EXERCISE DIRECTIONS:
Given the records underneath, please repeat exactly the lines from the line with "aeroespacial hasta la" through the line with "Jahrgangsbeste Lukas Krauss", passing over any picture.

INFORMATION GIVEN:
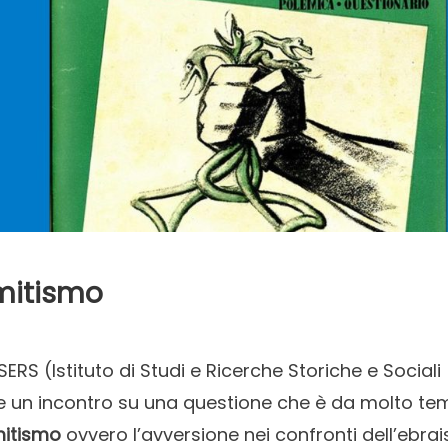
emitismo
ISERS (Istituto di Studi e Ricerche Storiche e Sociali
e un incontro su una questione che è da molto t
mitismo
ovvero l’avversione nei confronti dell’ebra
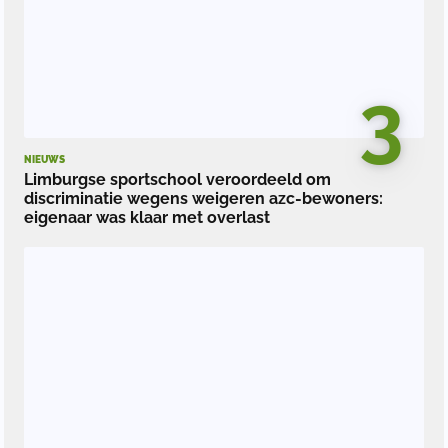
3
NIEUWS
Limburgse sportschool veroordeeld om
discriminatie wegens weigeren azc-bewoners:
eigenaar was klaar met overlast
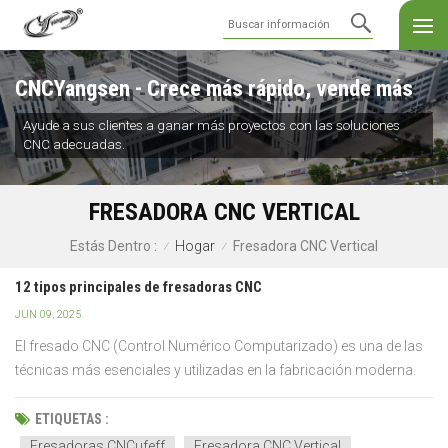
CNCYangsen - Crece más rápido, vende más
Ayude a sus clientes a ganar más proyectos con las soluciones
CNC adecuadas.
FRESADORA CNC VERTICAL
Hogar
Fresadora CNC Vertical
Estás Dentro :
/
/
12 tipos principales de fresadoras CNC
JUN 09, 2025
El fresado CNC (Control Numérico Computarizado) es una de las
técnicas más esenciales y utilizadas en la fabricación moderna.
Gracias a su capacidad para crear piezas complejas y de alta
precisión, ha revolucionado industrias que abarcan desde la
ETIQUETAS :
aeroespacial hasta la automotriz, pasando por disposi...
Fresadoras CNCufeff
Fresadora CNC Vertical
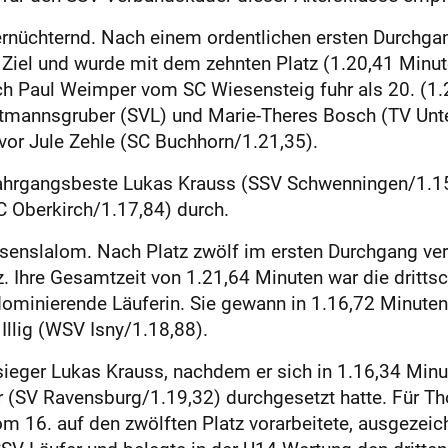
rnüchternd. Nach einem ordentlichen ersten Durchgan
 Ziel und wurde mit dem zehnten Platz (1.20,41 Minute
h Paul Weimper vom SC Wiesensteig fuhr als 20. (1.
mannsgruber (SVL) und Marie-Theres Bosch (TV Unter
vor Jule Zehle (SC Buchhorn/1.21,35).
Jahrgangsbeste Lukas Krauss (SSV Schwenningen/1.15,
C Oberkirch/1.17,84) durch.
iesenslalom. Nach Platz zwölf im ersten Durchgang ver
. Ihre Gesamtzeit von 1.21,64 Minuten war die dritts
dominierende Läuferin. Sie gewann in 1.16,72 Minute
Illig (WSV Isny/1.18,88).
sieger Lukas Krauss, nachdem er sich in 1.16,34 Min
 (SV Ravensburg/1.19,32) durchgesetzt hatte. Für Thor
m 16. auf den zwölften Platz vorarbeitete, ausgezeich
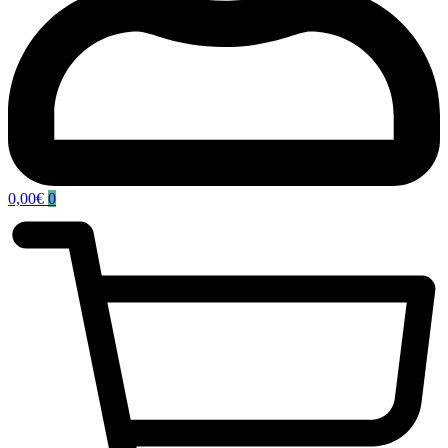
0,00
€
0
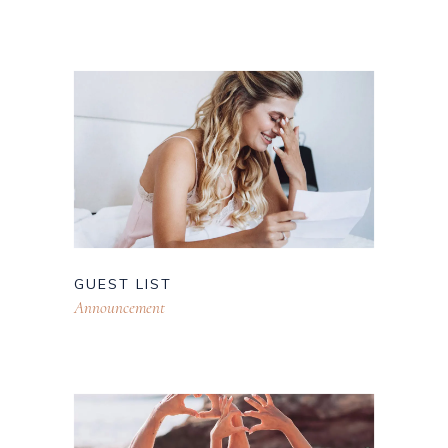
GUEST LIST
Announcement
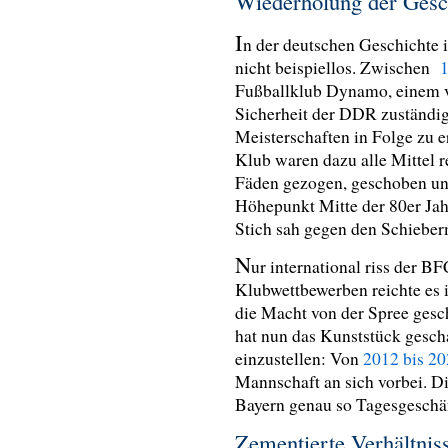
Wiederholung der Gesc
I
n der deutschen Geschichte i
nicht beispiellos. Zwischen
1
Fußballklub Dynamo, einem vo
Sicherheit der DDR zuständig
Meisterschaften in Folge zu 
Klub waren dazu alle Mittel r
Fäden gezogen, geschoben und
Höhepunkt Mitte der 80er Jah
Stich sah gegen den Schieber
N
ur international riss der 
Klubwettbewerben reichte es 
die Macht von der Spree ges
hat nun das Kunststück gescha
einzustellen: Von
2012 bis 2
Mannschaft an sich vorbei. Di
Bayern genau so Tagesgeschä
Zementierte Verhältnis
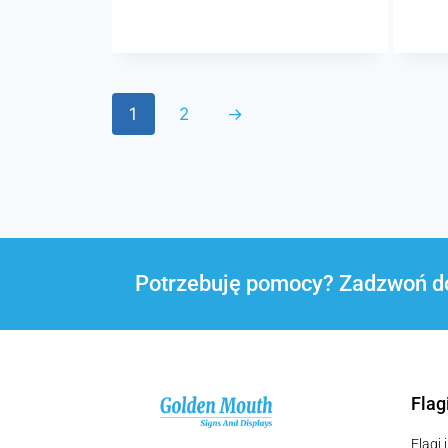
1
2
→
Potrzebuję pomocy? Zadzwoń d
Flag
Flagi 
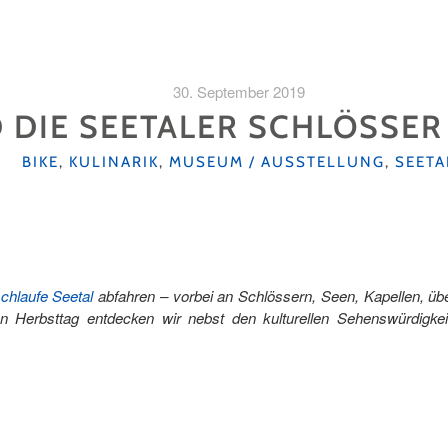
30. September 2019
 DIE SEETALER SCHLÖSSE
KATEGORIEN
BIKE
,
KULINARIK
,
MUSEUM / AUSSTELLUNG
,
SEETA
chlaufe Seetal
abfahren – vorbei an Schlössern, Seen, Kapellen, ü
 Herbsttag entdecken wir nebst den kulturellen Sehenswürdigkei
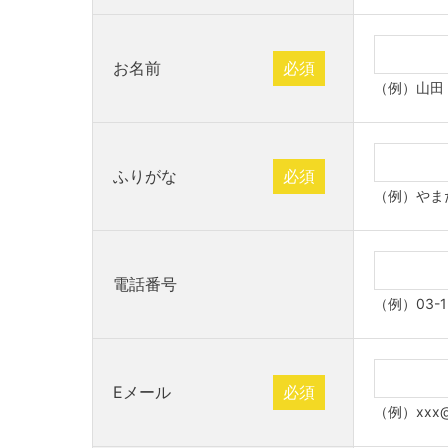
お名前
必須
（例）山田
ふりがな
必須
（例）やま
電話番号
（例）03-1
Eメール
必須
（例）xxx@x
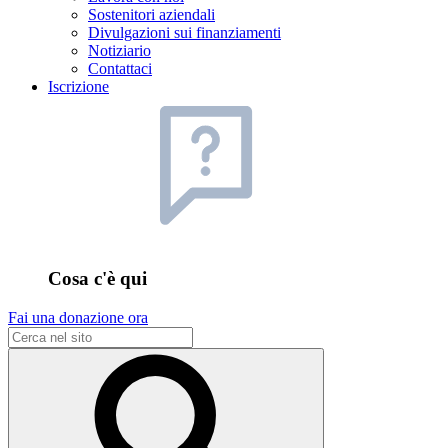
Sostenitori aziendali
Divulgazioni sui finanziamenti
Notiziario
Contattaci
Iscrizione
Cosa c'è qui
Fai una donazione ora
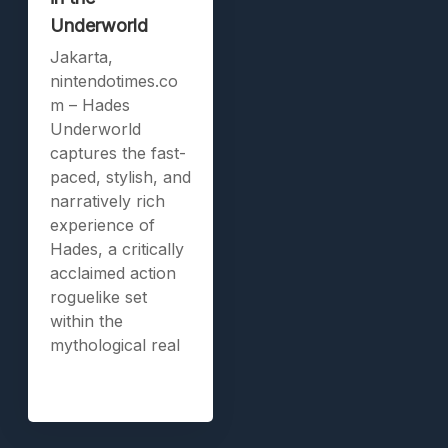
Underworld
Jakarta,
nintendotimes.co
m – Hades
Underworld
captures the fast-
paced, stylish, and
narratively rich
experience of
Hades, a critically
acclaimed action
roguelike set
within the
mythological real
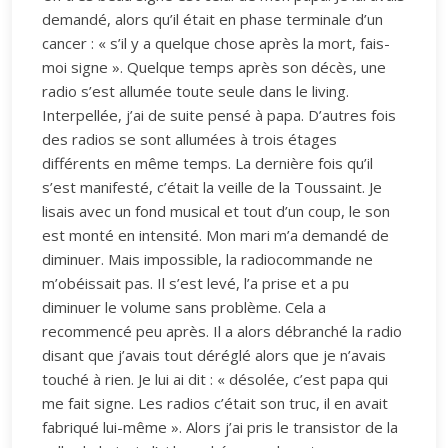
demandé, alors qu’il était en phase terminale d’un
cancer : « s’il y a quelque chose après la mort, fais-
moi signe ». Quelque temps après son décès, une
radio s’est allumée toute seule dans le living.
Interpellée, j’ai de suite pensé à papa. D’autres fois
des radios se sont allumées à trois étages
différents en même temps. La dernière fois qu’il
s’est manifesté, c’était la veille de la Toussaint. Je
lisais avec un fond musical et tout d’un coup, le son
est monté en intensité. Mon mari m’a demandé de
diminuer. Mais impossible, la radiocommande ne
m’obéissait pas. Il s’est levé, l’a prise et a pu
diminuer le volume sans problème. Cela a
recommencé peu après. Il a alors débranché la radio
disant que j’avais tout déréglé alors que je n’avais
touché à rien. Je lui ai dit : « désolée, c’est papa qui
me fait signe. Les radios c’était son truc, il en avait
fabriqué lui-même ». Alors j’ai pris le transistor de la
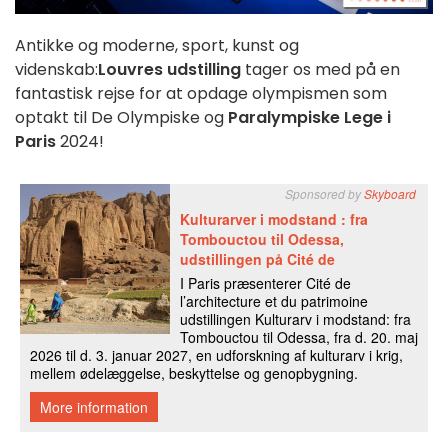
Antikke og moderne, sport, kunst og
videnskab:
Louvres udstilling
tager os med på en
fantastisk rejse for at opdage olympismen som
optakt til De Olympiske og
Paralympiske Lege i
Paris
2024!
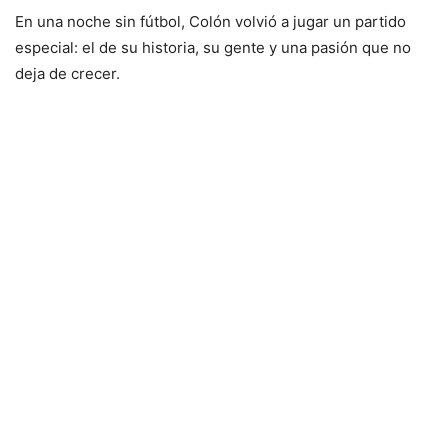
En una noche sin fútbol, Colón volvió a jugar un partido
especial: el de su historia, su gente y una pasión que no
deja de crecer.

RESPONSE TO THE EXERCISE:
aeroespacial hasta la automotriz, pasando por disposi...
Fresadoras CNCufeff
Fresadora CNC Vertical
rnüchternd. Nach einem ordentlichen ersten Durchgan
 Ziel und wurde mit dem zehnten Platz (1.20,41 Minute
h Paul Weimper vom SC Wiesensteig fuhr als 20. (1.
mannsgruber (SVL) und Marie-Theres Bosch (TV Unter
vor Jule Zehle (SC Buchhorn/1.21,35).
Jahrgangsbeste Lukas Krauss (SSV Schwenningen/1.15,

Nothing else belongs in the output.